You can't share stacked notebooks. Stacking is an organization method for grouping related notebooks. I like the feature, I prefer it organizationally over tagging, but you can't share stacks. So i had to revert my stacks and update my tags to share the content with my family.

Device damage. Get good screen protectors/cases that can take the intense duty. My cheapo home shortcut is a zip lock bag. Keep the opening at the bottom so you can access it, but spills and such run off. Also more compatible with stands and such this way.

These same ideas should apply pretty equally to Google Keep or Microsoft OneNote if you prefer their licensing and privacy terms.


----------



## phatch (Mar 29, 2002)

This is in Linux. Different OS will look somewhat different, handheld even more so.

You can see in the left column that I have the "cooking " notebook selected. The sort happens to be from most recently edited. The specific note is an Optical Character Recongnition transcription of a photo of some pages in a cookbook, The Key to Chinese Cooking.

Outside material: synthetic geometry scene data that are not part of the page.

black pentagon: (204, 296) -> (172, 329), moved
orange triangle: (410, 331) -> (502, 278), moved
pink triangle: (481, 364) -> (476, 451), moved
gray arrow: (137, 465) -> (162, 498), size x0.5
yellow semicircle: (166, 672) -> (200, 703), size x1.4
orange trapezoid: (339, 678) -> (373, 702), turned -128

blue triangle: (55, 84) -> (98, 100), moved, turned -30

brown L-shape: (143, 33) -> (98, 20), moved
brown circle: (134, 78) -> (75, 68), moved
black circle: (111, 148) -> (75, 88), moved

Also in the left column, you'll see a Shortcut that links to my Bullet Journal collections. I'm trying a hybrid approach to bullet journal and this is how I quickly get to a note of links to my core organizational BUJO collections.

The little green icon of people huddling on the notes means it's shared. The same icon in the upper right has a number indicating how many I've shared it with. Clicking that icon brings up who I've shared it with and what permissions they have.

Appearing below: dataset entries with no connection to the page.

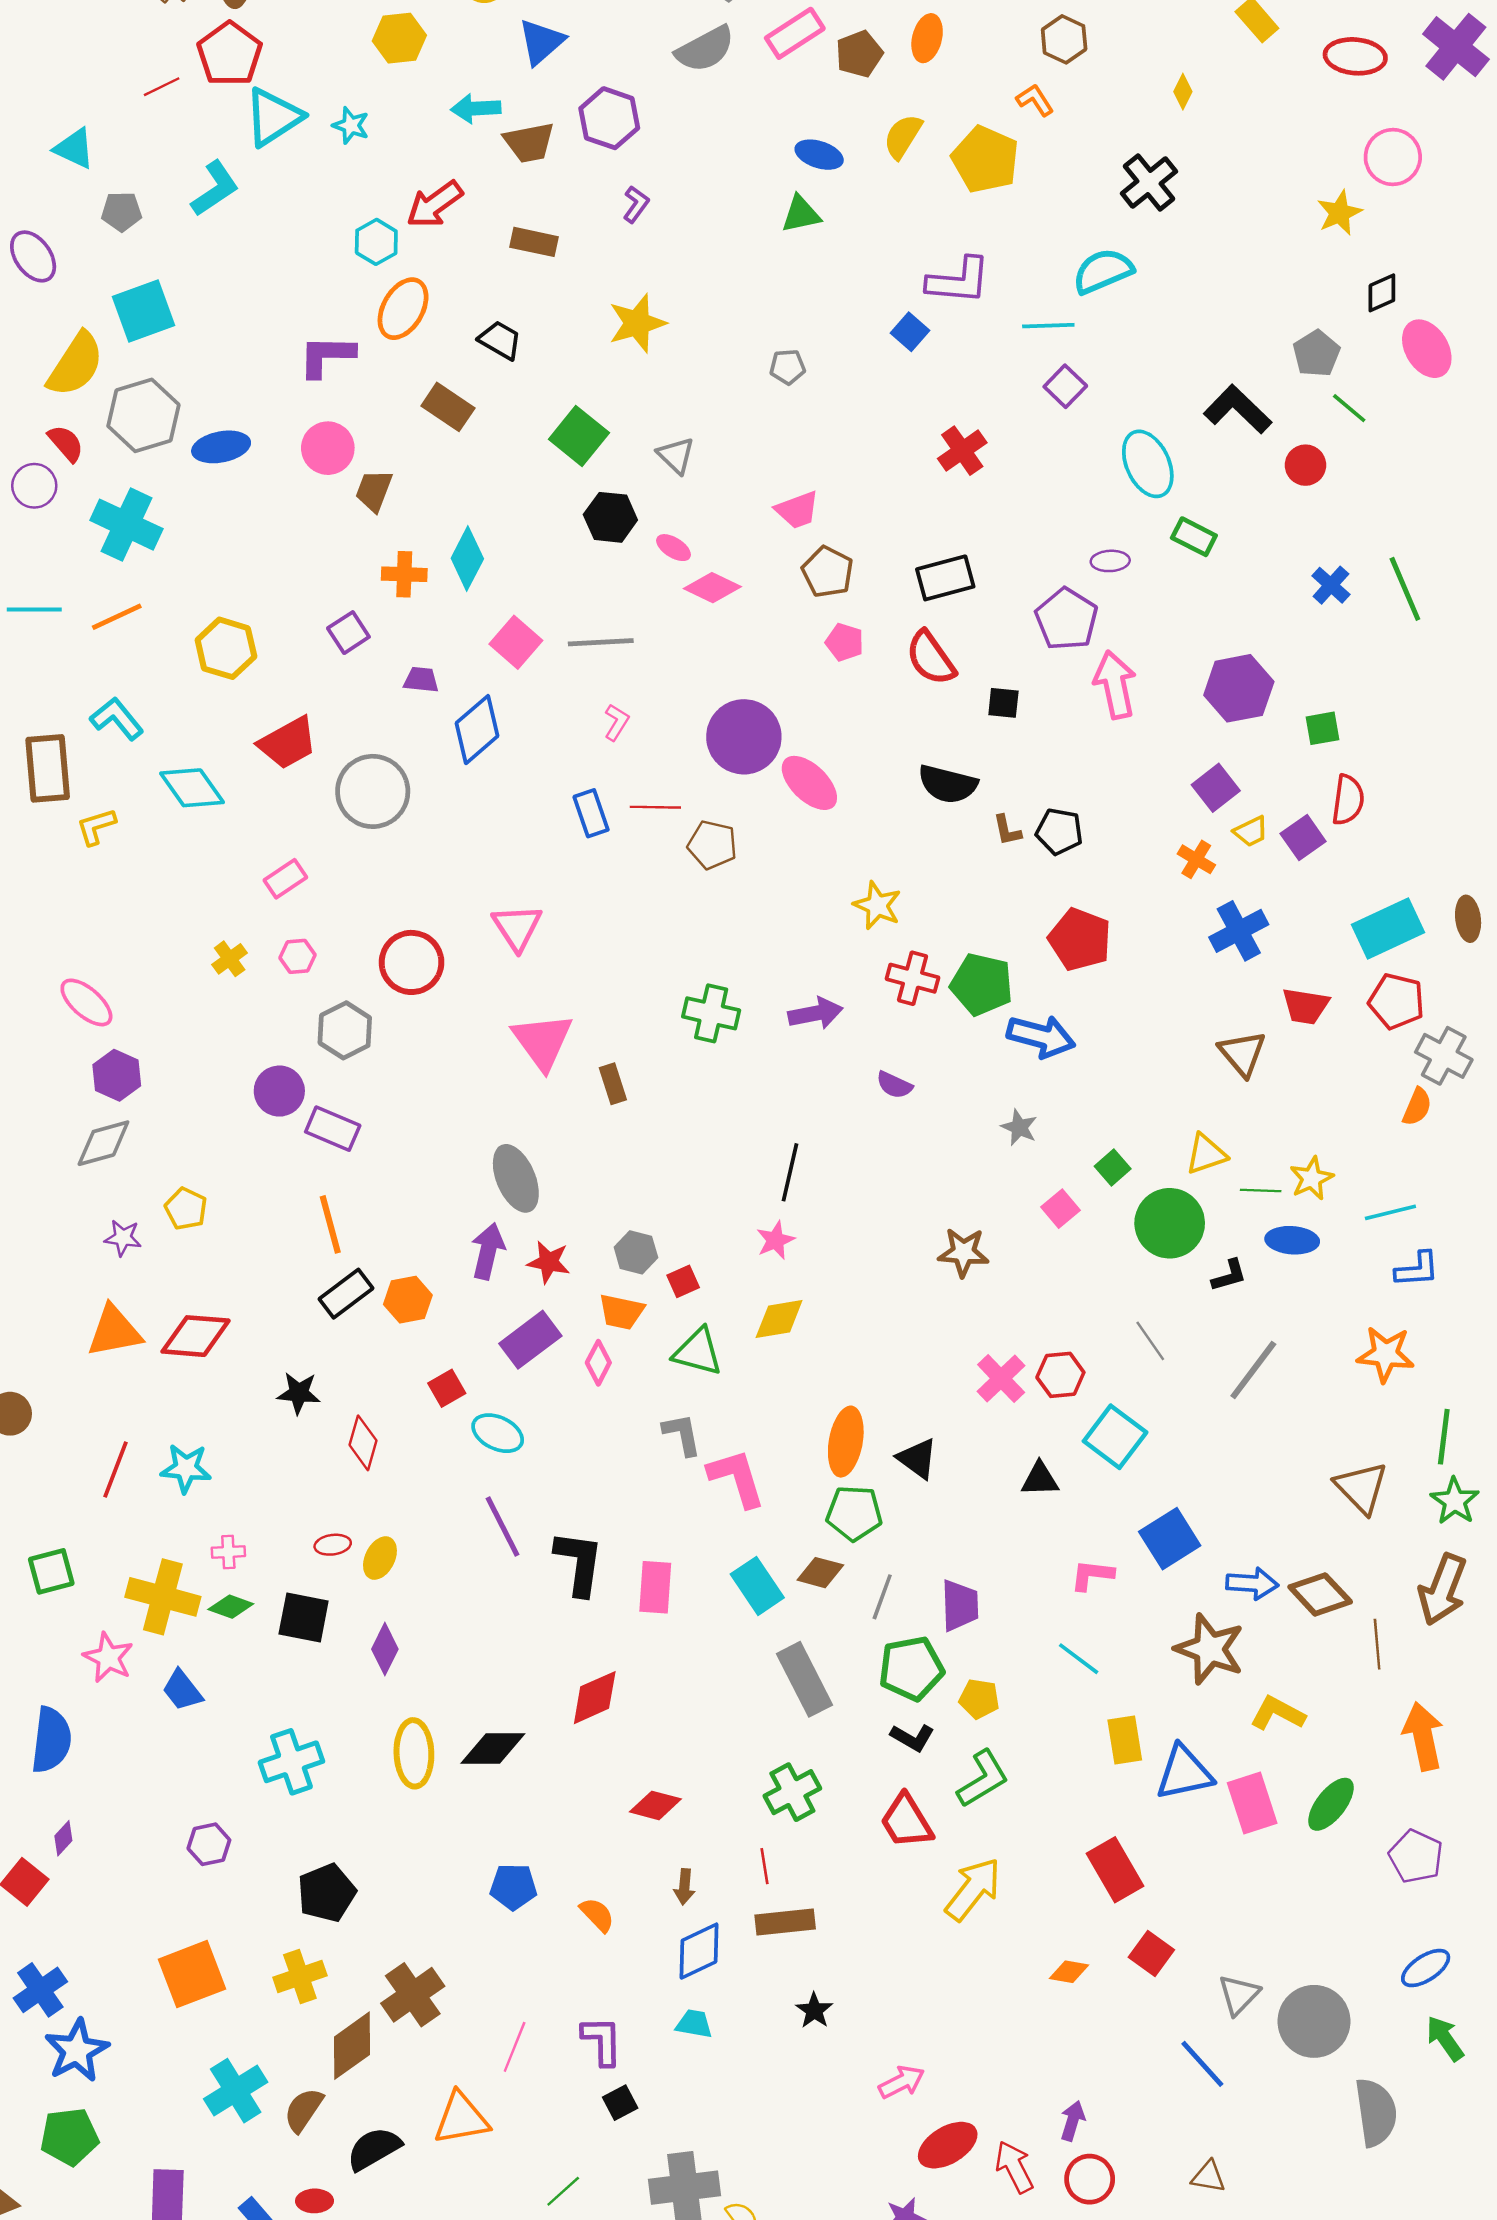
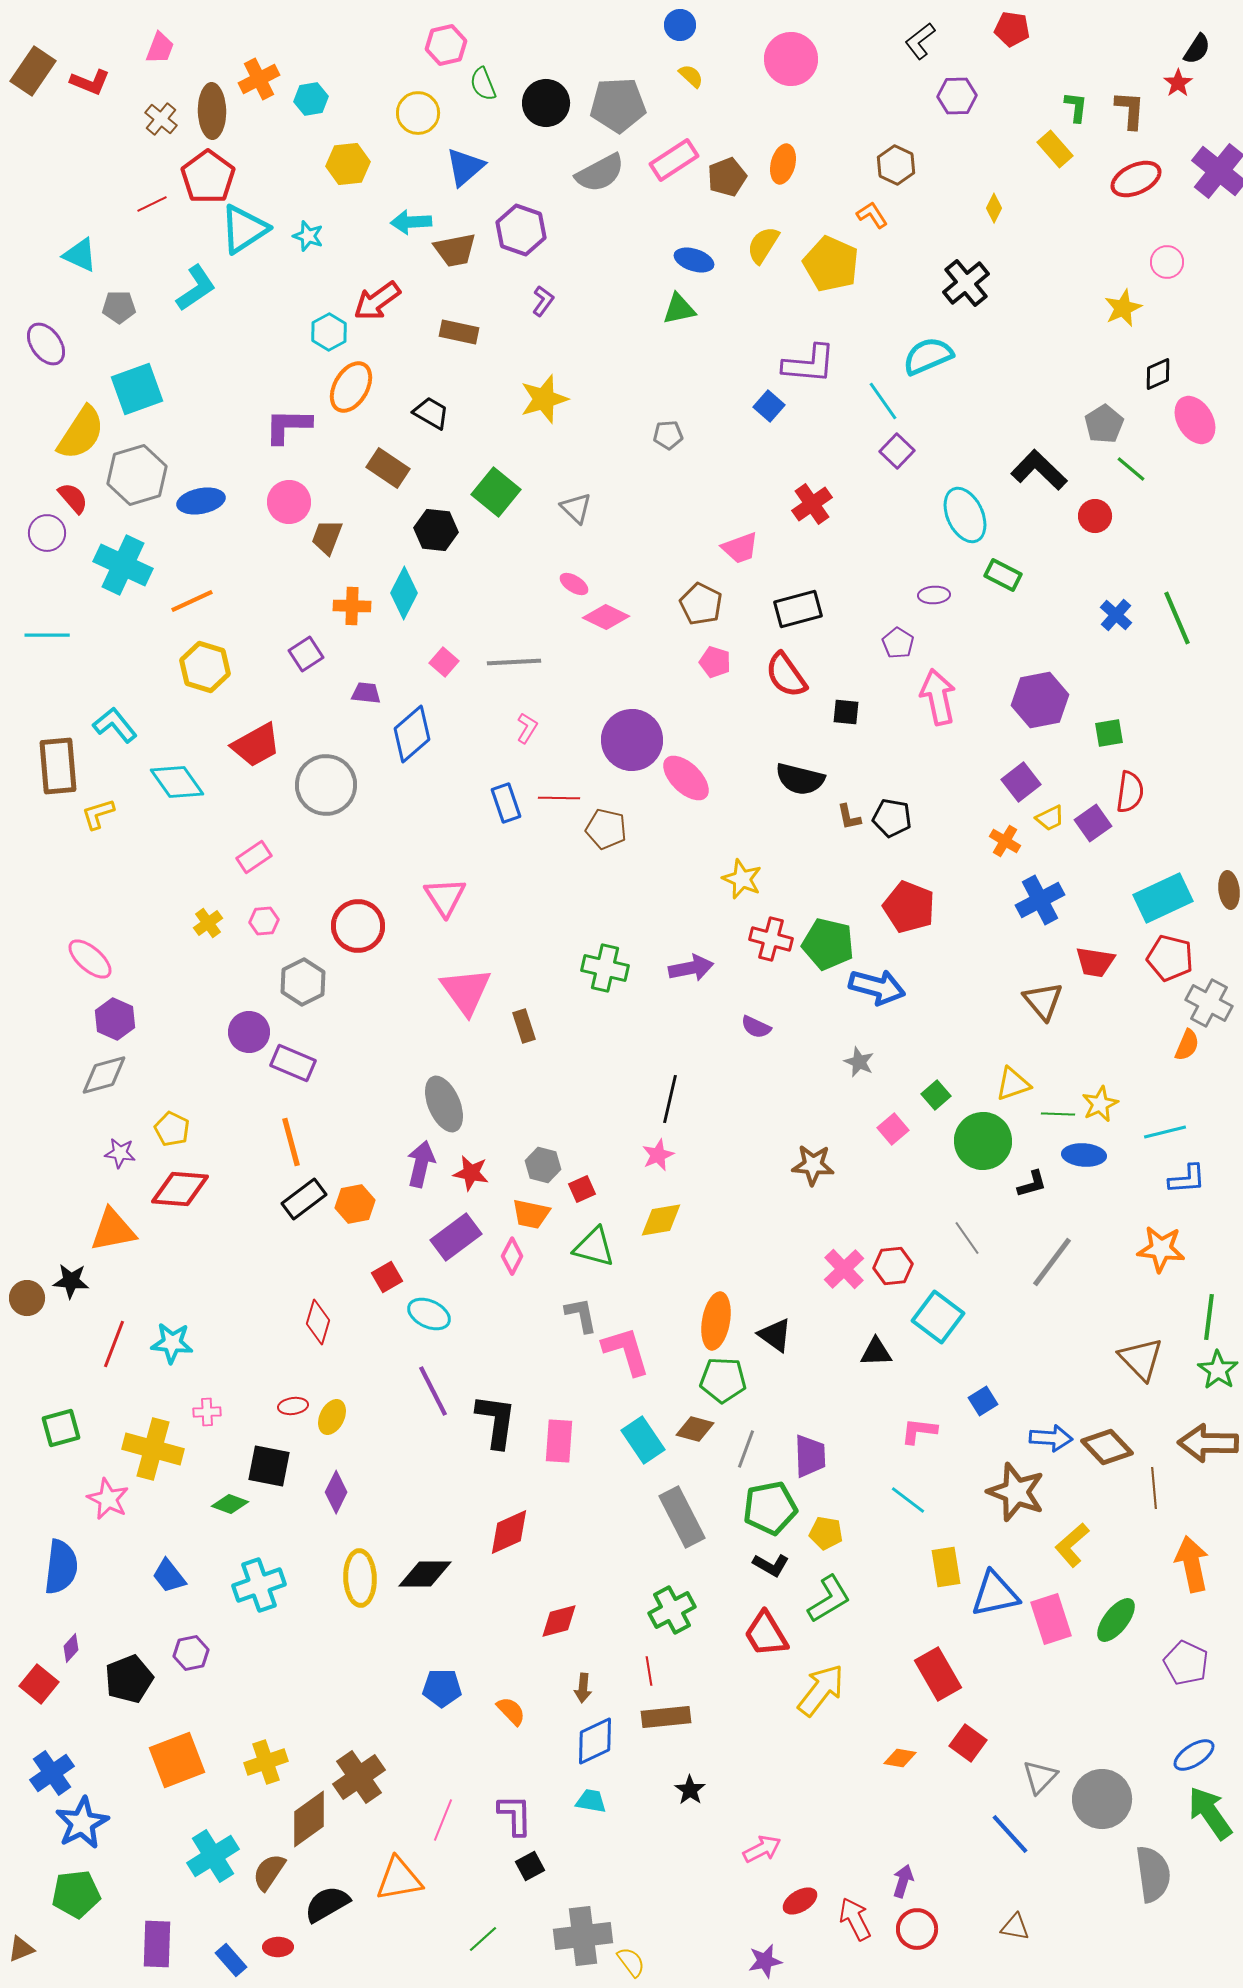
red ellipse: (1355, 56) -> (1136, 179), turned -30
pink circle: (1393, 157) -> (1167, 262), size x0.7
cyan line: (1048, 326) -> (883, 401), turned 57
pink trapezoid: (797, 510) -> (740, 548), moved
black hexagon: (610, 517) -> (436, 530), moved
orange line: (117, 617) -> (192, 601), moved
purple pentagon: (1067, 619) -> (898, 643), size x0.6
pink square: (516, 642) -> (444, 662), size x0.7
red diamond: (196, 1336) -> (180, 1189), moved
black star: (299, 1393) -> (71, 1281), moved
blue square: (1170, 1539) -> (983, 1401), size x0.6
brown arrow: (1443, 1590) -> (1208, 1443), turned 70
green diamond: (231, 1607) -> (230, 1504), moved
blue trapezoid: (182, 1690) -> (169, 1576), moved
yellow L-shape: (1278, 1713) -> (1072, 1545), turned -69
red diamond: (655, 1805) -> (559, 1621), turned -30
black pentagon: (327, 1893) -> (129, 1679), moved
green arrow: (1445, 2038) -> (1210, 1813), size x1.4
red ellipse: (948, 2145) -> (800, 1901), size x0.7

At the bottom are the tags assigned to this note.

This is the home screen for desktops. I really don't like it. The assumptions it is based on are not that good for me. Paid accounts can make more useful changes. While I do have a paid account, it is an early account cheaper than any of the current offerings and grandfathered in. I don't get to change this.

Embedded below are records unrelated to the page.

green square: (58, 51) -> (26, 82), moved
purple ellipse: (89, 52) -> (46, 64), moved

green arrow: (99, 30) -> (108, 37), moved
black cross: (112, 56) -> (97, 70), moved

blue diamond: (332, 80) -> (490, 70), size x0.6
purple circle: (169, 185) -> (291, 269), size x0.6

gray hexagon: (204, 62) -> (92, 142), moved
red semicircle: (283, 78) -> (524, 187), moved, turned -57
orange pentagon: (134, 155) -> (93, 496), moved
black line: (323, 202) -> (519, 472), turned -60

You can full screen a note and zoom in the note itself on handheld devices


----------



## cheflife0812 (May 8, 2021)

phatch said:


> View attachment 70612
> 
> This is in Linux. Different OS will look somewhat different, handheld even more so.
> 
> ...


This is awesome. I really appreciate all the effort you took to write all this up.
Once i went through it all i decided this one wasn't for me. 
In the end I ended up going with Mastercook 2020 and their cloud service. 
Did however convince one of my chefs that i'm coaching to go down this road, they get stuck into just grabbing recipes from google every shift. 
So I coached the Chef in starting their own database of recipes that they know will work every time, using evernote.
Where I work we are given different cuts of meat every meal and have to design a menu for the service on the spot. Then given 5 hours to prep that service inclusive of salads, deserts, soups of day, vegetarians and go to mandatory Physical training. Most of the prep is from scratch as well.


----------



## phatch (Mar 29, 2002)

Glad it was useful.


----------